### Problem to solve
The answer should be an exact repeat of the stretch of material below from the line containing "Ajout de produits à la liste d'envies" through the line containing "création d'un compte".

### Provided records
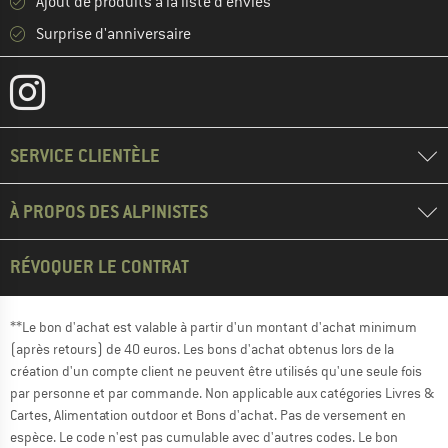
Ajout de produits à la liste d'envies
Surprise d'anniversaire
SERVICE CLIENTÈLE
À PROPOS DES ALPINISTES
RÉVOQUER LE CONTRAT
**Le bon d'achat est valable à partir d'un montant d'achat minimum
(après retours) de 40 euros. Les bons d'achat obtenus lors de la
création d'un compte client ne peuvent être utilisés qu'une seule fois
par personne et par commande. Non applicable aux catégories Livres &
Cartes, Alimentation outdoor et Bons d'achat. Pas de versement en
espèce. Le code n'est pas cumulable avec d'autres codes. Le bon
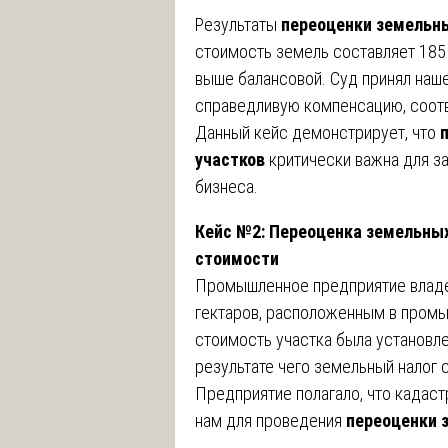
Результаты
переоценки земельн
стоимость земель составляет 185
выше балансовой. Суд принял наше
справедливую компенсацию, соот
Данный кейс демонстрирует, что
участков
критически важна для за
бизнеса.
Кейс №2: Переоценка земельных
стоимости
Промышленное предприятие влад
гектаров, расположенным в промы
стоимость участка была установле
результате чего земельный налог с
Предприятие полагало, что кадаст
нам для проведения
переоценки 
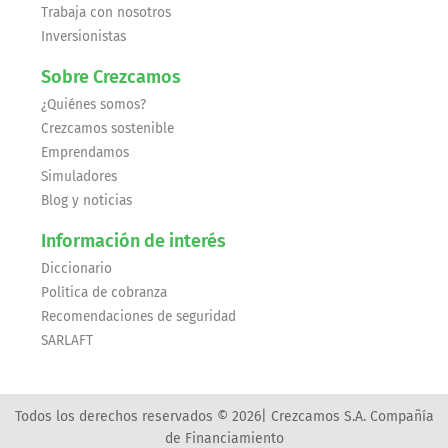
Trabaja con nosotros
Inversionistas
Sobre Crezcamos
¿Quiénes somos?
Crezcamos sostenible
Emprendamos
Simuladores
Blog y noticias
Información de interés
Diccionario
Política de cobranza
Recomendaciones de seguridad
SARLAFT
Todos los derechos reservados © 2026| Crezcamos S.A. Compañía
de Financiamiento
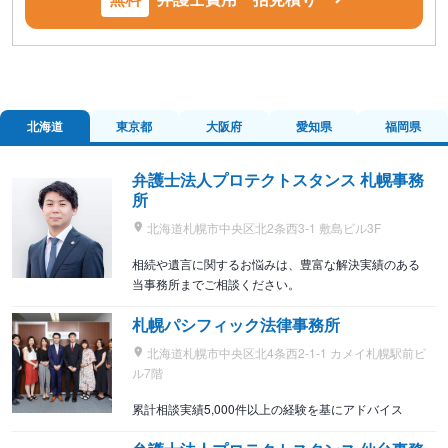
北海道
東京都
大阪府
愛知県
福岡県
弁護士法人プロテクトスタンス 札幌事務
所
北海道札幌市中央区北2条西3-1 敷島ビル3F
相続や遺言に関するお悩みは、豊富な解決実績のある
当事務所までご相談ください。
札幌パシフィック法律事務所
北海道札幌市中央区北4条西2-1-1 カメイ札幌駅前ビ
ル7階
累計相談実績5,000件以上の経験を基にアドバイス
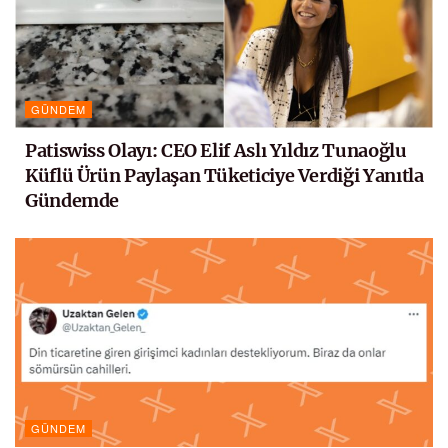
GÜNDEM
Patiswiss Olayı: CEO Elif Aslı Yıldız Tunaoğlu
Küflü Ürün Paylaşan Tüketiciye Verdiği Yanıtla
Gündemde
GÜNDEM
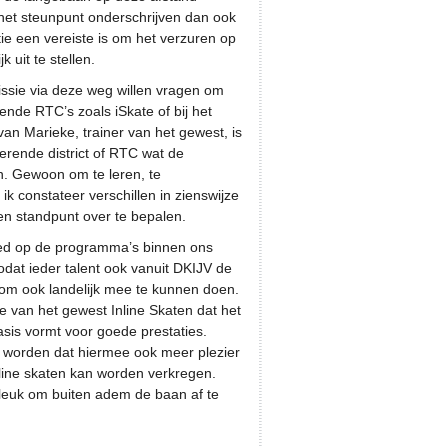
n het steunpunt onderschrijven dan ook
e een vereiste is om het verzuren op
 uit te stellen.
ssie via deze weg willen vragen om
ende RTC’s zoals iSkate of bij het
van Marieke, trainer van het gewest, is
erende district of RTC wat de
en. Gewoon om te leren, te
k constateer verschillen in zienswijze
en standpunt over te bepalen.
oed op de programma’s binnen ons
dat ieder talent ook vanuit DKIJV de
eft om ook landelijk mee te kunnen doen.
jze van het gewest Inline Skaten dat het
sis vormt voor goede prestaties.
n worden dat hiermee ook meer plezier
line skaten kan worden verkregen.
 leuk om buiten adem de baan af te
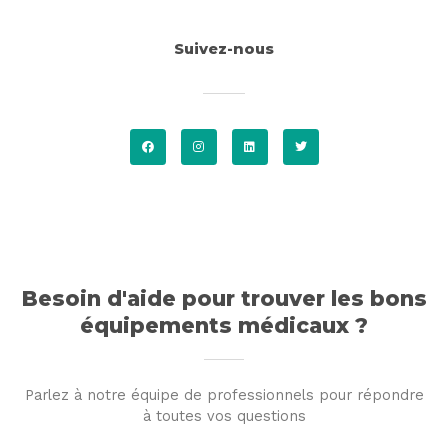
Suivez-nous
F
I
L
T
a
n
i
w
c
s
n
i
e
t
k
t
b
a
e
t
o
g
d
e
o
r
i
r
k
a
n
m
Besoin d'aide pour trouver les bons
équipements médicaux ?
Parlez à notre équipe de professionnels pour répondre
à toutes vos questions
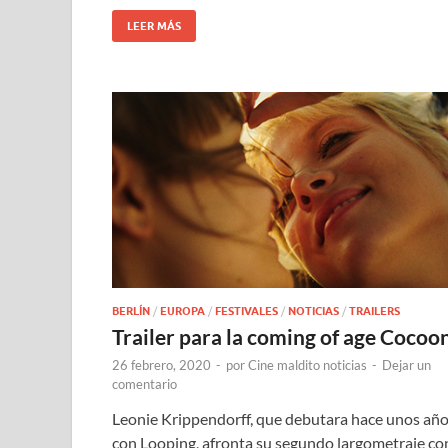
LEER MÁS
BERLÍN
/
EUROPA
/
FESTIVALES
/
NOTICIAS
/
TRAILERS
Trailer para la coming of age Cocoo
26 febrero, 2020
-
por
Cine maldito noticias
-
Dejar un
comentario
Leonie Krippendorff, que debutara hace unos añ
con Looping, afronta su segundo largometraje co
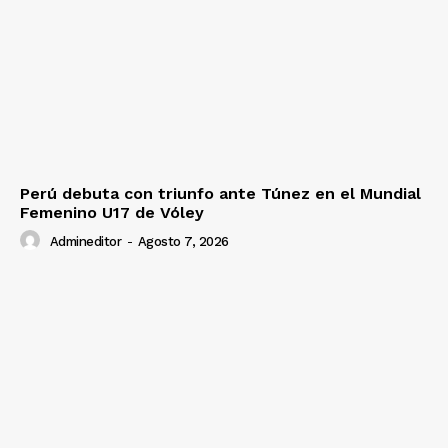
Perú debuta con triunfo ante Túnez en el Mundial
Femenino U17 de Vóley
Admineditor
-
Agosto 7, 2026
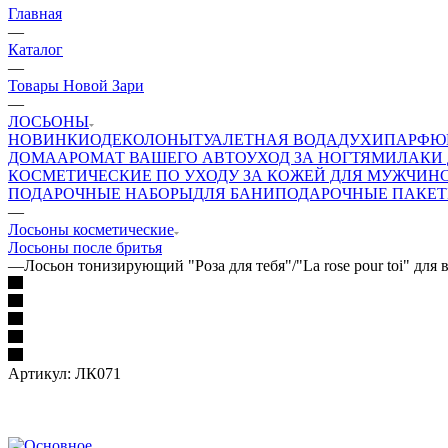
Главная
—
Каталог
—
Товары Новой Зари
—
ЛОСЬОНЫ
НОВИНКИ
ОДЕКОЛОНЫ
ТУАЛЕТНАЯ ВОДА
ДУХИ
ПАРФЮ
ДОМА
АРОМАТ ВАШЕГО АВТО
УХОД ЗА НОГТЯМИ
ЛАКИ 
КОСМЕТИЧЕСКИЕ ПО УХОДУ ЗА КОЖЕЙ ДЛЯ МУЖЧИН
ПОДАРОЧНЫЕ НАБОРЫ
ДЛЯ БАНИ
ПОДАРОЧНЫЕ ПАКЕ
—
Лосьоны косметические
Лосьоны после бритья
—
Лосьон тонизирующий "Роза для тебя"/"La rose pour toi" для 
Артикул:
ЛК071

...

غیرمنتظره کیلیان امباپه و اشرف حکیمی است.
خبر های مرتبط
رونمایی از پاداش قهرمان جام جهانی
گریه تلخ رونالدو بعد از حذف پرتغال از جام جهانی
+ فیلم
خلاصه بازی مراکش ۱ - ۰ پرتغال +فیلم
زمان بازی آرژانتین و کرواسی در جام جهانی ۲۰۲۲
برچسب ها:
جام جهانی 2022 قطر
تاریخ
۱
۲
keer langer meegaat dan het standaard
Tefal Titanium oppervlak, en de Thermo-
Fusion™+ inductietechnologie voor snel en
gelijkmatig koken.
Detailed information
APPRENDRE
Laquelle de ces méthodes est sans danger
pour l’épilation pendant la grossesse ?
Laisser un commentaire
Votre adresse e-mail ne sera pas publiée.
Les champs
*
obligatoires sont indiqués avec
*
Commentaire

### Answer
Ajout de produits à la liste d'envies
Surprise d'anniversaire
SERVICE CLIENTÈLE
À PROPOS DES ALPINISTES
RÉVOQUER LE CONTRAT
**Le bon d'achat est valable à partir d'un montant d'achat minimum
(après retours) de 40 euros. Les bons d'achat obtenus lors de la
création d'un compte client ne peuvent être utilisés qu'une seule fois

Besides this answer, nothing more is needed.